Den (voll)souveränen Staat des 20. Jahrhunderts finden wir im vereinten Europa nicht mehr.


Die Zeiten, in denen die Rechtsprechung die Angelegenheit einer geschlossenen Gesellschaft war, sind längst vorbei. Den (voll)souveränen Staat des zwanzigsten Jahrhunderts finden wir im vereinten Europa nicht mehr. Auch die Kernbereiche staatlicher Souveränität, wie etwa die Streitkräfte oder das Sozialsystem, sind europarechtlich kontaminiert. Die traditionellen Kategorien von Staat, Souveränität und Kompetenzverteilung haben sich auf unserem Kontinent in einem relevanten Ausmaß geändert, zumal wir den Abschied vom souveränen Nationalstaat und den Übergang zum supranationalen Zusammenschluss der Staaten Europas schon erlebt haben. Verinnerlicht haben wir diese Tatsache noch nicht, es ist aber auch der europäische Umwandlungsprozess noch nicht zur Gänze abgeschlossen.

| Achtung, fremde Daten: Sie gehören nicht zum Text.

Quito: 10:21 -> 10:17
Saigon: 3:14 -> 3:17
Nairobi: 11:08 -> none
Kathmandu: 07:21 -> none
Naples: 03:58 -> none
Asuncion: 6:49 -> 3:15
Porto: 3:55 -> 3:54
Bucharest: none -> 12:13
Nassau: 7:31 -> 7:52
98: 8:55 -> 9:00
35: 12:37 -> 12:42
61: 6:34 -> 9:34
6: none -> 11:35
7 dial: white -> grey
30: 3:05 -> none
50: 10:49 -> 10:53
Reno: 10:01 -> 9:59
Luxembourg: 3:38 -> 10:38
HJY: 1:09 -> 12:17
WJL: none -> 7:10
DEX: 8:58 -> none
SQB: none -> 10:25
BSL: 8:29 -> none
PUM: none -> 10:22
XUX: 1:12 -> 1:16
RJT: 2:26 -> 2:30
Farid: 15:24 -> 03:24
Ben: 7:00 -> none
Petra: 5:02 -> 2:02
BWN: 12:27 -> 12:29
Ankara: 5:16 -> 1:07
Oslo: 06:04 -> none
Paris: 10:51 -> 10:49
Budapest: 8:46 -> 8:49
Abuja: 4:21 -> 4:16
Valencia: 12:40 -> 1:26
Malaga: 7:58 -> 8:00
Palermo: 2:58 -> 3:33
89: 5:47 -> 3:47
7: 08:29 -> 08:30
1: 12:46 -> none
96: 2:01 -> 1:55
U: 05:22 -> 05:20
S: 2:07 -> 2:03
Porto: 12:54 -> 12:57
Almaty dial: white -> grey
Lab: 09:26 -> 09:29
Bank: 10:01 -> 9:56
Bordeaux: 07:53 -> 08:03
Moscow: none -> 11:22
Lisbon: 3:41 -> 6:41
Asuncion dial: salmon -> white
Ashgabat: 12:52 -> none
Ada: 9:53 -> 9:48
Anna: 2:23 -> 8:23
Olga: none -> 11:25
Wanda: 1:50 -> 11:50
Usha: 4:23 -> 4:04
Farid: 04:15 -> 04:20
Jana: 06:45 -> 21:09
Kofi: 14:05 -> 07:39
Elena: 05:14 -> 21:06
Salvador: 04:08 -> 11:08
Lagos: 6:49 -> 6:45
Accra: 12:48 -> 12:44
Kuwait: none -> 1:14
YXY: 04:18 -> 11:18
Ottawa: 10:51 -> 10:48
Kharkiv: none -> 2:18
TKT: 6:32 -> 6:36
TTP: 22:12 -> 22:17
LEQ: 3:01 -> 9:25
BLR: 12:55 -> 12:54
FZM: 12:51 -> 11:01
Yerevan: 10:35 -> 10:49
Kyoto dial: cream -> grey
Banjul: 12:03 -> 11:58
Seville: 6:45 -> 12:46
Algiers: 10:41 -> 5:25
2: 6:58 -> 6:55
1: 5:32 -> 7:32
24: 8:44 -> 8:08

Die Richter sind - als Staatsorgane - zwar nationale Hoheitsträger, sie sind jedoch nicht mehr ausschließlich dem nationalen Recht verpflichtet, sondern ebenso der supranationalen, autonomen Rechtsordnung der Europäischen Union.

Denkt man über die Wechselwirkungen zwischen Gesellschaft und Rechtsprechung nach, kann heute die europäische Dimension nicht mehr ausgespart bleiben. Europa hat eine eigene Jurisdiktion, den Europäischen Gerichtshof in Luxemburg, dem die rechtsprechende Gewalt im Rahmen der Gemeinschaft anvertraut ist.

Rolle der nationalen Gerichtsbarkeit europäisiert

Mehr als die Hälfte der nationalen Gesetze beruht schon jetzt direkt oder indirekt auf Europarecht, und im wirtschaftsrechtlichen Bereich sind es nahezu 80 Prozent. Die Rolle der nationalen Gerichtsbarkeit hat sich europäisiert. Bis zur Vereinheitlichung eines europäischen Rechts wird es nicht nur einer Dynamik der Rechtsfortbildung, sondern auch der Gesellschaften bedürfen.

Der Ausgangspunkt jeder modernen Staatslehre und Machtstrukturierung ist die Trennung der drei Gewalten nach Legislative, Exekutive und Judikative. Nach Montesquieu, der in seinem Hauptwerk "De l’esprit des lois" (1748) die Gewaltenteilung erstmals zum Verfassungsgebot erhoben hat, muss der Staat in einem Gleichgewicht gehalten werden, in dem sich die drei Gewalten wechselseitig kontrollieren und beschränken.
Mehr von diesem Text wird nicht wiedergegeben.